Claudia Sicuranza: Recentemente mi è capitato di girare delle riprese utilizzando come fondale un Led wall. Era la prima volta che mi ci approcciavo. E’ stato estremamente divertente, sei subito proiettato in un’altra dimensione, ma gestirlo bene significa tenere conto di tutta una serie di aspetti di ottica, fotografia, scienza del colore… Ad esempio è molto importante calcolare la distanza di visione ottimale, ovvero quella distanza che permette di avere una riproduzione uniforme senza distinguere i singoli pixel. Questa e il giusto angolo di visione aiutano anche ad eliminare l’effetto moiré (l’effetto ottico di un motivo indesiderato percepito quando più griglie fini si sovrappongono formando una sorta d’illusione ottica a onde). E’ importante anche curare l’illuminazione in modo da dare tridimensionalità e profondità ma facendo attenzione a non contaminare i neri con la luce che potrebbe rimbalzare sugli schermi.

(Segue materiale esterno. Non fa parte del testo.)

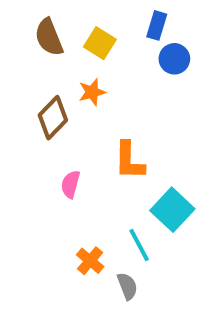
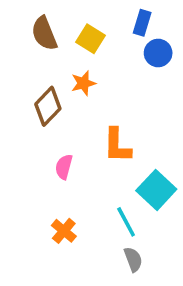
orange cross: (90, 261) -> (64, 231), moved
gray semicircle: (127, 286) -> (133, 259), moved

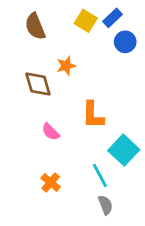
blue rectangle: (142, 23) -> (112, 18), turned 30
yellow square: (91, 39) -> (86, 21), moved
brown diamond: (48, 106) -> (38, 84), turned -60
pink semicircle: (64, 167) -> (51, 132), turned -60

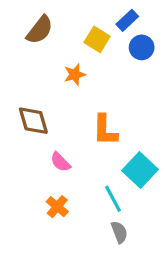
yellow square: (86, 21) -> (97, 39), moved
brown semicircle: (35, 26) -> (40, 30), turned -120
brown diamond: (38, 84) -> (33, 121), moved
pink semicircle: (51, 132) -> (60, 162), moved

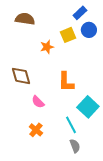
brown semicircle: (40, 30) -> (25, 19), turned -120
yellow square: (97, 39) -> (68, 35), moved, turned 35

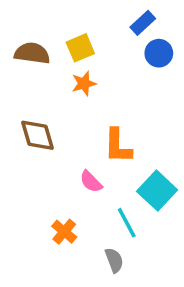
brown semicircle: (25, 19) -> (32, 53), moved
yellow square: (68, 35) -> (80, 48), moved
pink semicircle: (38, 102) -> (91, 182), moved
gray semicircle: (75, 146) -> (114, 260), moved

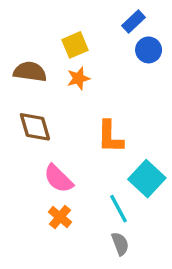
brown semicircle: (32, 53) -> (30, 72), moved
pink semicircle: (91, 182) -> (58, 179), moved, size x1.4
gray semicircle: (114, 260) -> (120, 244), moved

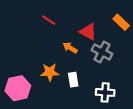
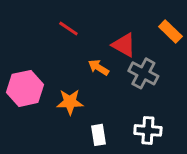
white rectangle: (73, 80) -> (98, 135), moved
pink hexagon: (18, 88) -> (25, 88), moved

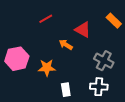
red line: (68, 28) -> (46, 19), turned -64
gray cross: (143, 73) -> (104, 61), moved

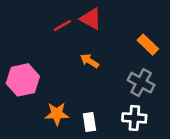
orange rectangle: (114, 21) -> (148, 45), moved
red triangle: (83, 30) -> (91, 19), moved
orange star: (47, 68) -> (57, 114), moved

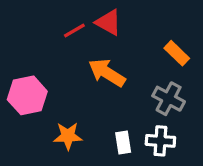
orange arrow: (89, 61) -> (107, 73), size x1.6
white rectangle: (89, 122) -> (123, 143), moved

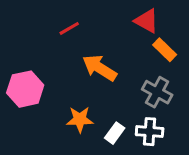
red triangle: (108, 22) -> (146, 21), moved
orange star: (68, 136) -> (80, 119), moved
white rectangle: (123, 143) -> (115, 133), turned 45

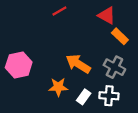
red line: (69, 28) -> (59, 11), moved
orange arrow: (100, 68) -> (78, 64), moved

Camilla Cattabriga: Nel nostro mestiere le innovazioni tecnologiche sono costanti, nuove macchine da presa più performanti come le luci per illuminare i set. Le nuove luci al led, come lo Skypanel X23 che mi è recentemente capitato di utilizzare, permettono di approcciarsi al set in maniera più comoda, raggiungendo ottimi risultati dal punto di vista di qualità della luce e resa cromatica. Se anni fa per cambiare temperatura colore o intensità della luce era necessario arrampicarsi su una scala, oggi è tutto più semplificato, potendo fare qualsiasi variazione da un comando.
Eleonora Contessi: Nel nostro lavoro di direttrici della fotografia, l’accesso alle nuove tecnologie è strettamente legato al budget che una produzione mette a disposizione per il reparto. Di conseguenza, talvolta non è semplice utilizzarle immediatamente dopo l’uscita sul mercato. Questo rende il nostro lavoro più sfidante, poiché non abbiamo sempre le stesse possibilità di sperimentazione tecnologica, ma lo rende anche più dinamico. Negli ultimi anni ho avuto modo di girare diverse volte con la macchina da presa ARRI Large Format, lanciata nel 2018. Dotata di un sensore leggermente più grande del full frame, l’ALEXA LF registra in 4K nativo con una qualità d’immagine superiore. I toni della pelle sono resi in modo delicato e vibrante, mentre nei paesaggi è possibile catturare ogni minimo dettaglio. Queste caratteristiche hanno donato ai progetti immagini immersive e tridimensionali che, per una questione percettiva, avvicinano emotivamente le spettatrici e gli spettatori.